In this fast-paced world where beautiful clothing is nearly extinct, it is comforting to know that I’m not the only person who squeals when I see a stunning 1950s evening gown, who has all the costumes from “Anne of Avonlea” memorized, or who thinks that a wardrobe fashioned after “The Sound of Music” is the ideal choice for today. It’s nice to know that I’m not the only girl who thinks that crinolines should be worn every day in an ideal world, whose idea of good fun is not reading the trashy magazines called “popular” by today’s culture but who would far rather read vintage 1940s fashion magazines, and who would much rather sew her own party dress made to look like a 1950s film costume than go to the mall and buy one of those sorry looking contraptions that passes for a dress nowadays and are often six inches or more above the knee. (Um, “dress”? I don’t think so! :)) Those of us who often hear we were “born in the wrong decade” can have the tendency to wish we were born one hundred years ago (or even seventy years ago), but I for one am thankful that there are so many of us so-called “old fashioned” ladies living today! I think this world needs lots of us who aren’t afraid to wear a 1950s circle skirt and cardigan to the grocery store, who don’t mind standing out for wearing a real hat and vintage gloves, and who would rather be known for wearing more fabric rather than less. Don’t ever feel like you need to fit in with ripped-up jeans and sloppy t-shirts if you don’t want to! I am so thankful for each and every one of you, and I am so much looking forward to sharing more projects with you in the future! Keep up the good work, girls!

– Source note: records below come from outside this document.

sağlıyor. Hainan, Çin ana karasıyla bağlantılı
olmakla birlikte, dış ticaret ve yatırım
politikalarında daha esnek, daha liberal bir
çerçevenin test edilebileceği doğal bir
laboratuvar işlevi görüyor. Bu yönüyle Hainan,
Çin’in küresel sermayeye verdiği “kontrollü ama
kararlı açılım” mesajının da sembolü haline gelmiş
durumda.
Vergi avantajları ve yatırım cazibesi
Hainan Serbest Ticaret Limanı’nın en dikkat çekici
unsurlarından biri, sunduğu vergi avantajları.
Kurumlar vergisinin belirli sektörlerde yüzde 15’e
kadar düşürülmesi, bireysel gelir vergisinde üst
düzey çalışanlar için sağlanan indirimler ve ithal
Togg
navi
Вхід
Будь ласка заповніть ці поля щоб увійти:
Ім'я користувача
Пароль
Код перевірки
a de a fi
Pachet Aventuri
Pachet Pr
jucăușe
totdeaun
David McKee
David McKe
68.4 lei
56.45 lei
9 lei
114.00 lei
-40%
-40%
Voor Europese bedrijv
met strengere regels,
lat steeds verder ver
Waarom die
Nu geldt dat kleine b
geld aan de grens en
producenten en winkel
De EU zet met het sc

Posted by Edelweiss Patterns on February 8, 2014
The 1940s Sweetheart Neck Dress – Hollywood Pattern 1059 Pattern Review
There’s just nothing like 1940s dress styles! Despite the fact that all fabrics were rationed during WWII, the fashion designers of the decade created styles which were so detailed with shirring, gathers, pleats, and wide waistbands, that you almost wouldn’t know they were had to scrimp on materials!
And of all the 1940s pattern companies, by far my favorite is Hollywood Patterns (you can read a history of the company here). Featuring film stars on their pattern covers, (including Lucille Ball, Olivia De Havilland, & Ginger Rogers), these dress patterns were far and above their “peers” such as Simplicity, Advance, and Vogue. The incredible detail that went into each dress was simply inspiring, and the pattern covers alone are collectible nowadays. The truth is, I never met a Hollywood Pattern I didn’t like! You can find them on Ebay and Etsy quite regularly, and you can also see some of my favorites on this Pinterest board which is devoted just to designs from this vintage pattern brand.

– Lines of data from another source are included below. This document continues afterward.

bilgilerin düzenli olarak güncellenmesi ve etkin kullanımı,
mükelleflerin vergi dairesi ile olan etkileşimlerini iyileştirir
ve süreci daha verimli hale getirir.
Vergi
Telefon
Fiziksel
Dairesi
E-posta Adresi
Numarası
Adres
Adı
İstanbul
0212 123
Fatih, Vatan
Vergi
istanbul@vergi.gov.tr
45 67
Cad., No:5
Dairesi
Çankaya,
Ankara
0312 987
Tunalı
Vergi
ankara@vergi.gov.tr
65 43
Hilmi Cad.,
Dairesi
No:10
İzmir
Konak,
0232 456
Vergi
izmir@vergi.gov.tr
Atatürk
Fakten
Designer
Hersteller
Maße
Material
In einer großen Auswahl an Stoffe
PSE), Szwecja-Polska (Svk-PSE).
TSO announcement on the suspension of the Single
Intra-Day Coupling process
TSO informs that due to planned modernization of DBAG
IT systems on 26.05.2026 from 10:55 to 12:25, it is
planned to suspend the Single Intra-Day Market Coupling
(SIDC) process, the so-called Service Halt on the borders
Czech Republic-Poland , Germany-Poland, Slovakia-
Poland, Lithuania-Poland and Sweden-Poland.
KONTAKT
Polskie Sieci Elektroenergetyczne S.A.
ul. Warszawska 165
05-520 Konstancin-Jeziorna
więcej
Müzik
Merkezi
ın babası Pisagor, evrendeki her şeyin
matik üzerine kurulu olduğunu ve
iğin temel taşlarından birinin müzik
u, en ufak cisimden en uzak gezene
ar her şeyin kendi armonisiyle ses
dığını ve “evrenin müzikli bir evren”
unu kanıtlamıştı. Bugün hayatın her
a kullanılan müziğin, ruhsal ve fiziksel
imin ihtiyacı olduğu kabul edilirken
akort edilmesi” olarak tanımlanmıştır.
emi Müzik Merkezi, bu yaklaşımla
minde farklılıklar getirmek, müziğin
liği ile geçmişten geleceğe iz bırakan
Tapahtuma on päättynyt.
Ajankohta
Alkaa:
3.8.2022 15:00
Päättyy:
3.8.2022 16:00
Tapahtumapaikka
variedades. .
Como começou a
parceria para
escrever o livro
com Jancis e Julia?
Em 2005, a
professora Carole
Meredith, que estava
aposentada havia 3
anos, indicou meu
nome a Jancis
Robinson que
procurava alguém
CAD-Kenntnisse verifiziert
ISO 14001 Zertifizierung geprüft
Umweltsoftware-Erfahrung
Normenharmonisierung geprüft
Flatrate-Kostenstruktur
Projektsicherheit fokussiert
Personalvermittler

This dress I recently sewed was made from Hollywood Pattern #1059, which features a sweetheart neckline, ruching at the bust, and a wide cummerbund waistband that ends in a deep “v” at the top and bottom.
The moderately full skirt is pleated, the sleeves are short and puffed (though the pattern has the option for straight sleeves, as well), and there are ties in back at the waistline. I think the overall silhouette is quite classic!
The cutest detail in the whole pattern is the bow trim on the bodice, I think! I chose chocolate brown ribbon to contrast with the burgundy crepe/faille fabric.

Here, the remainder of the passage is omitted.